----- Supplied records -----

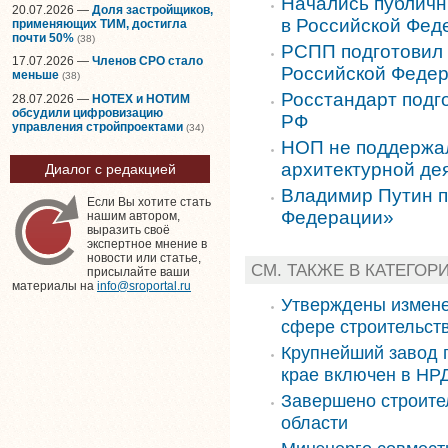
Начались публичн
20.07.2026 —
Доля застройщиков,
в Российской Фед
применяющих ТИМ, достигла
почти 50%
(38)
РСПП подготовил 
17.07.2026 —
Членов СРО стало
Российской Феде
меньше
(38)
Росстандарт подг
28.07.2026 —
НОТЕХ и НОТИМ
обсудили цифровизацию
РФ
управления стройпроектами
(34)
НОП не поддержал
архитектурной де
Диалог с редакцией
Владимир Путин п
Если Вы хотите стать
Федерации»
нашим автором,
выразить своё
экспертное мнение в
новости или статье,
СМ. ТАКЖЕ В КАТЕГОР
присылайте ваши
материалы на
info@sroportal.ru
Утверждены измене
сфере строительст
Крупнейший завод 
крае включен в НРД
Завершено строите
области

-----

What the task asks: No picture is to appear in the copy; every entry above is otherwise to be printed verbatim.

Written reply:
Начались публичн
20.07.2026 —
Доля застройщиков,
в Российской Фед
применяющих ТИМ, достигла
почти 50%
(38)
РСПП подготовил 
17.07.2026 —
Членов СРО стало
Российской Феде
меньше
(38)
Росстандарт подг
28.07.2026 —
НОТЕХ и НОТИМ
обсудили цифровизацию
РФ
управления стройпроектами
(34)
НОП не поддержал
архитектурной де
Диалог с редакцией
Владимир Путин п
Если Вы хотите стать
Федерации»
нашим автором,
выразить своё
экспертное мнение в
новости или статье,
СМ. ТАКЖЕ В КАТЕГОР
присылайте ваши
материалы на
info@sroportal.ru
Утверждены измене
сфере строительст
Крупнейший завод 
крае включен в НРД
Завершено строите
области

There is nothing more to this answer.